О жизни своего предка, начиная с детских лет и до приезда в Константинополь, он узнал по хроникам, которые написала его жена, а историю о том, как он стал морейским рыцарем, по его собственным воспоминаниям. Мемуары и дополняющие их обрывочные записки о разных событиях ушедшей эпохи, характеризовали того, средневекового Дмитрия, как человека неглупого, наблюдательного, и обладающего крайне своеобразным чувством юмора.
Странные хроники с легендой о тайне рода Лонгиниев, Дима склонен был счесть скорее мистификацией времен одиннадцатого века, когда архиепископы Милана предприняли попытку отобрать у Рима пальму первенства католической церкви и создать собственное апостолическое государство.
К сожалению, никаких упоминаний про Плащаницу ни в одной из трех рукописей не нашлось, и единственной зацепкой так и осталась та самая приписка о константинопольском командорстве.
– Твоему предку нужно было родиться в конце двадцатого века и разрабатывать сценарии для компьютерных квестов, – прокомментировал Димины выводы Франческо, – если он хотел, чтобы мы помотались по свету, как персонажи «Сломанного Меча», то похоже ему это удалось.
– А что в Стамбуле, шансы у нас есть? – спросил Сергей-Вован.
– Ну, Дмитрий прямо говорит о «неких предметах, которые вожделенны для многих», – ответил Дима – остается выяснить, насколько реально найти в Стамбуле место, где находилось командорство. Тут я немного поработал, и обнаружил два упоминания о присутствии тамплиеров в византийской столице.
Британский юрист, Чарльз Эдисон, который жил в девятнадцатом веке, ссылаясь на «Constantinopoli Cristiana», капитальный труд об истории города, составленный в семнадцатом столетии парижским энциклопедистом Шарлем Дюканжем, упоминает, что основная резиденция ордена Храма находилась рядом с часовней святых великомучеников Марина и Пантелеймона в квартале, который назывался Омония. Вот что пишет сам Дюканж:
«Омония, молитвенный дом по старому „Описанию города“ включает в себя две церкви – Ценополь и Омонию. Евагрий Схоластик повествует, что во времена правления Льва Великого, огонь уничтожил большую часть города, особенно те здания, в южной части, которые располагались между Гаванью Юлиана и Омонией[3]3
Перевод с латыни и старогреческого – Дмитрий Лукин (прим. автора).
[Закрыть]».
Второе упоминание обнаружилось в переписке папы Иннокентия III, который постоянно выступал третейским судьей в тяжбах нобилей Латинской империи с военно-монашескими орденами. В марте 1208 года, папа писал казначею храма св. Софии Константинопольской, о судебном иске, который некий чиновник, возбудил против рыцарей, братьев ордена Храма в Константинополе из-за церкви святой Иомении, которую они заняли незаконно.

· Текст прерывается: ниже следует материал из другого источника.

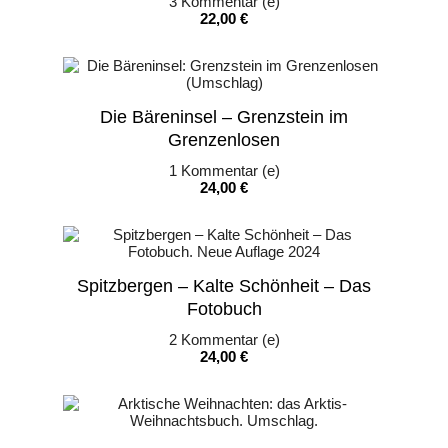
3
Kommentar (e)
Preis
22,00 €
Die Bäreninsel – Grenzstein im
Grenzenlosen
1
Kommentar (e)
Preis
24,00 €
Spitzbergen – Kalte Schönheit – Das
Fotobuch
2
Kommentar (e)
Preis
24,00 €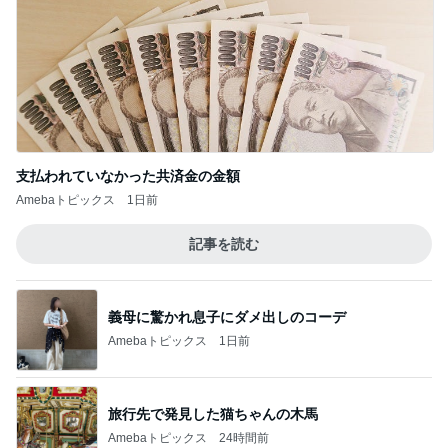
支払われていなかった共済金の金額
Amebaトピックス
1日前
記事を読む
義母に驚かれ息子にダメ出しのコーデ
Amebaトピックス
1日前
旅行先で発見した猫ちゃんの木馬
Amebaトピックス
24時間前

То есть тамплиеры в Константинополе между 1204 и 1261 годами, пока город был под властью франков, присутствовали, и имели там владения. Остается только выяснить, где они находились, и что от них осталось.
– В общем, – подытожил Франческо, внимательно выслушав Диму, – раз уж мы ввязались в поиски, то нужно их довести до конца. Поэтому, коль мы и так находимся на территории Турции, давайте перебираться в Стамбул.
По дороге Дима развлекал Сергей-Вована рассказами из средневековой истории. Как выяснилось, бывший миланский «менеджер по экспорту» имел о сем предмете познания на уровне модных передач и книг «профессора» Радзинского, а стало быть, знания у него были даже не нулевые, а отрицательные.
Франческо, пользуясь тем, что у него появилось свободное время, всерьез занялся изучением русского языка, и даже начал кое-то понимать. Он с интересом прислушивался к разговору.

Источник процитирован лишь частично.